Vögtli falters with his narrative. The cruel memory images come up. It almost takes his breath away. Silence. After two minutes he is able to continue. “That’s how we got some people off the plane. I can’t and won’t say what all we stepped on. It was bad. Desperate, full of fear and mostly unsuccessful, I took the pulse of quite a few snow-covered people and looked for other signs of life. It was depressing. Finally, after some time, I saw two or three men in white clothes. I realised: These are real doctors who could really help because they had the appropriate instruments with them. I saw that they were already intubating casualties on the spot, which made a big impression on me and calmed me down. Now I was no longer the only ‘doctor’ at the crash site. Then I helped to lift some of the injured onto vehicles. At about 1.15 p.m. all the injured were recovered. I then went to Herrenmatt to see if the people there were well taken care of. After that I went home, it was between 2.30 and 3 pm.
Living a normal life
At home, his wife had cooked a vegetable soup for her husband and two colleagues. She too remembers this event well. “You came home and said almost nothing. You didn’t touch the soup either.” And Vögtli adds: “A few days later, someone brought me my fire helmet, which I had lost somewhere.”

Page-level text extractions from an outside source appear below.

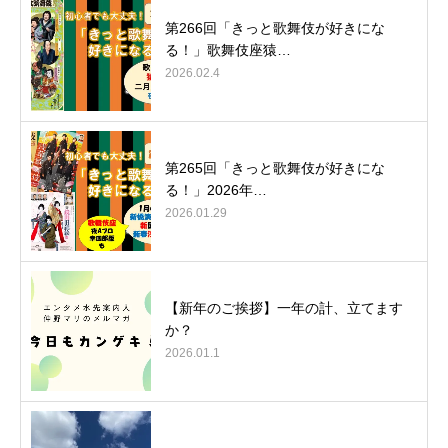
第266回「きっと歌舞伎が好きにな
る！」歌舞伎座猿…
2026.02.4
第265回「きっと歌舞伎が好きにな
る！」2026年…
2026.01.29
【新年のご挨拶】一年の計、立てます
か？
2026.01.1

How does one process such an experience? Images of badly injured, screaming women and children. “By simply continuing to live normally,” says Willi Vögtli. “At that time there was no such thing as debriefing or a care team. Everyone had to deal with it themselves somehow. And as far as I know, everyone actually managed to do that.” Of course they talked to each other about it, but “not about the worst things. More about banal things. How we got lost in the snowstorm, for example. Three months after the accident, the Vögtli family moved away from Hochwald and life as a doctor in the Solothurn hospital began. He had to give information about his experiences a few more times; to an air accident expert, to the Aircraft Accident Investigation Bureau. Then he no longer wanted to talk about the accident. He still remembers the smell of paraffin in his nose for some time. Vögtli tended to avoid the crash site. “It used to be our picnic spot in the forest. The last time I was there was in 1974, a year after the crash, when a memorial plaque was dedicated. Not since then.”
“I experienced the worst”
It was only when a village chronicle was published in 2008 and he was asked to write a chapter about the crash that he pulled out all the documents and newspaper clippings and looked into it again, he said. Did the experience influence his life as a doctor in any way? “I don’t think so. Maybe it made me less afraid of encountering something worse. Because I always told myself: I have experienced the worst. There is nothing more horrific.”